This post is probably going to be a long one, but there’s a lot on my mind about all of this. So buckle up and let’s go for a little adventure.
Ever since my last attempt at Tuscobia I’ve wanted to get back to it and get revenge. As a race director of a winter ultra who’s never completed a winter ultra, there’s also a pride aspect to continuing to bang my head against this wall. I signed up as soon as I could after my first DNF and was ready to go last year, however COVID had other plans and the race was cancelled (along with all the other winter ultras including our own).

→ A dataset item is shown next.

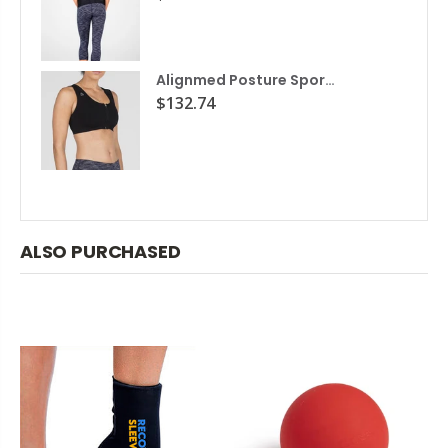
Alignmed Posture Sports Bra
$132.74
ALSO PURCHASED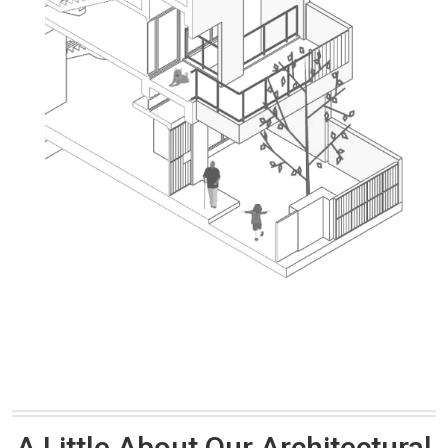
A Little About Our Architectural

That meant that this year was the first time I would be able to see if I could slay my demons.
Back in September I was attempting a thru-hike of the Superior Hiking Trail and ended up bailing because of back pain. Lots of issues contributed to that, but in my emotional haste upon returning I decided to switch from the foot division to the bike division at Tuscobia. I figured my back would be happier on a bike. Plus, I bike thousands of miles per year so how hard could this be?

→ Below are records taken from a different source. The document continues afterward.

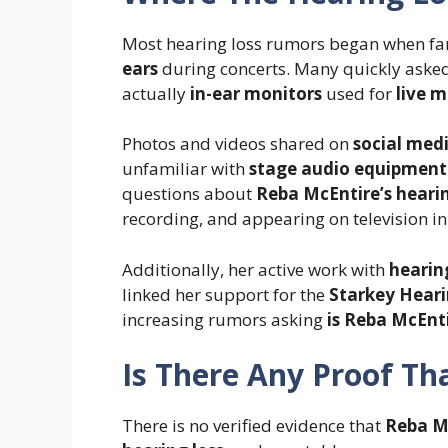
Most hearing loss rumors began when fa
ears
during concerts. Many quickly aske
actually
in-ear monitors
used for
live 
Photos and videos shared on
social med
unfamiliar with
stage audio equipment
questions about
Reba McEntire’s heari
recording, and appearing on television in
Additionally, her active work with
hearin
linked her support for the
Starkey Hear
increasing rumors asking
is Reba McEnt
Is There Any Proof Th
There is no verified evidence that
Reba Mc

I knew I needed some more fat bike training so I spent time this fall on some really long rides on Minty (my Surly Ice Cream Truck) to get used to pedaling a heavy bike over long distances. I got in a 50 miler and a handful of 30-40 milers in an attempt to get my legs in shape. This is in addition to all the other biking I do on my regular bike.
Going into Tuscobia I told my wife that the one thing I wasn’t very worried about was my fitness level. I know it would be tough, but I figured I had that in the bag. Famous last words.

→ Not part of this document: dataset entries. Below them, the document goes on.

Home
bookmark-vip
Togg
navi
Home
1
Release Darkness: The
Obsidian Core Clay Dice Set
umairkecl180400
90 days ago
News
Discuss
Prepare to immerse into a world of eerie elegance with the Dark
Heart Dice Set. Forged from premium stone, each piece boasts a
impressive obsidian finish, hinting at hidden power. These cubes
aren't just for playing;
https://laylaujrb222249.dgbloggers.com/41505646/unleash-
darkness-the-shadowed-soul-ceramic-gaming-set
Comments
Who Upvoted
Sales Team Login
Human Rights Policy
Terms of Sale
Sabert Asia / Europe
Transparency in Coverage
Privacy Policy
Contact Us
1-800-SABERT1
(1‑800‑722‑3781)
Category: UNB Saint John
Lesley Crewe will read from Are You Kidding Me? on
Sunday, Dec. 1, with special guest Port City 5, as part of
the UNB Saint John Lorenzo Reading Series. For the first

I was in a bit of a frenetic panic the week before the race as I tried to figure out how to do all of this on a bike. I’m much more dialed in with pulling a sled and so trying to decide what to bring and how to pack it became a logistical nightmare. One thing that caused me no end of frustration was my sleep system. I have a -20°F sleeping bag but it’s so incredibly heavy that at the last minute I decided it was too much. I also have a 0°F bag, but it’s incredibly bulky and not easy to pack on a bike.
I ended up doing some jury-rigging to come up with a sleep system that I knew wouldn’t pass an Arrowhead 135 gear check (or St Croix 40 even), but was sufficient for me to feel safe. The nice thing about the Tuscobia trail is that you never need to survive for long as the trail goes alongside roads and towns for much of the event. Since Lisa would be around the course volunteering, I would never be more than an hour or so from rescue. Thankfully, I didn’t have to put the sleep system to the test.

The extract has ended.